__Problem details__
Your task is to repeat exactly the lines below between the line holding "JessSchillinger" and the line holding "WordCampLanc", inclusive, and only those.

Collected data entries
◆ ◆ ◆

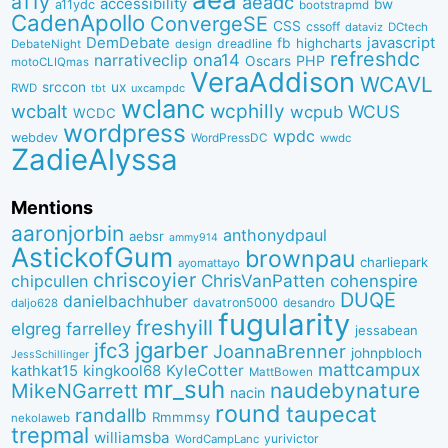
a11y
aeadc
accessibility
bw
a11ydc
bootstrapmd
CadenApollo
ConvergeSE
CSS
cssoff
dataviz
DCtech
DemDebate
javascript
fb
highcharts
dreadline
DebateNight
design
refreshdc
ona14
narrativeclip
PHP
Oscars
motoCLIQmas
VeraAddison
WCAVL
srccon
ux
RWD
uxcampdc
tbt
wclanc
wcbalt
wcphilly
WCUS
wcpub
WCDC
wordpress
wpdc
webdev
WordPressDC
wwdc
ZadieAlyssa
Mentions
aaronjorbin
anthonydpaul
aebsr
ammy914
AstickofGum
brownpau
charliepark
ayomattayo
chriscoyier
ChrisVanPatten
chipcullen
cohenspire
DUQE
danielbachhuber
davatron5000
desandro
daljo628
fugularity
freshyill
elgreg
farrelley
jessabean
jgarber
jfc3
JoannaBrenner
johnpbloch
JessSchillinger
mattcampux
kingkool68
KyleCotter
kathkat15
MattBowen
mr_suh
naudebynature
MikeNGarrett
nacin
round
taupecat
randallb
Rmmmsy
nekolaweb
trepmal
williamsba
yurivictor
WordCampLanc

◆ ◆ ◆

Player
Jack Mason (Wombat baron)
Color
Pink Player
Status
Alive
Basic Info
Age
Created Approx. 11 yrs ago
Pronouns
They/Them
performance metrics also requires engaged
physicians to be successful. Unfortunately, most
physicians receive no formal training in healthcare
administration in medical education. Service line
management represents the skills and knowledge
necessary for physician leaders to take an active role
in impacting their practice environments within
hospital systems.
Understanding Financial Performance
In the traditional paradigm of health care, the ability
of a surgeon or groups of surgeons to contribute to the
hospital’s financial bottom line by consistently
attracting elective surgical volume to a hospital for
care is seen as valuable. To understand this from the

◆ ◆ ◆

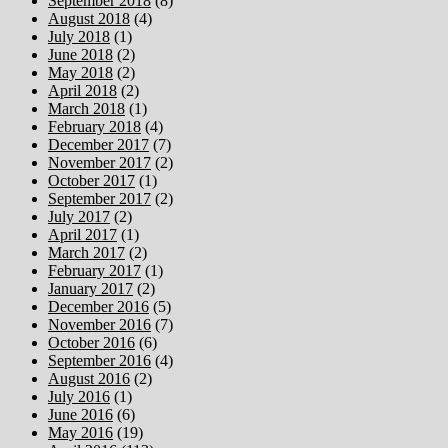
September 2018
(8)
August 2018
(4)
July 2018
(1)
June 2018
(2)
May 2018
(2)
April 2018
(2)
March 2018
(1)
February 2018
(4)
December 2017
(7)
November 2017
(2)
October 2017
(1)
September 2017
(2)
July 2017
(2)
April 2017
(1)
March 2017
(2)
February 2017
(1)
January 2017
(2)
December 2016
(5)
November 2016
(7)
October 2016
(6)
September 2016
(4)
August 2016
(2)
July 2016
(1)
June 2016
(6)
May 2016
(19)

◆ ◆ ◆

__Output__
JessSchillinger
mattcampux
kingkool68
KyleCotter
kathkat15
MattBowen
mr_suh
naudebynature
MikeNGarrett
nacin
round
taupecat
randallb
Rmmmsy
nekolaweb
trepmal
williamsba
yurivictor
WordCampLanc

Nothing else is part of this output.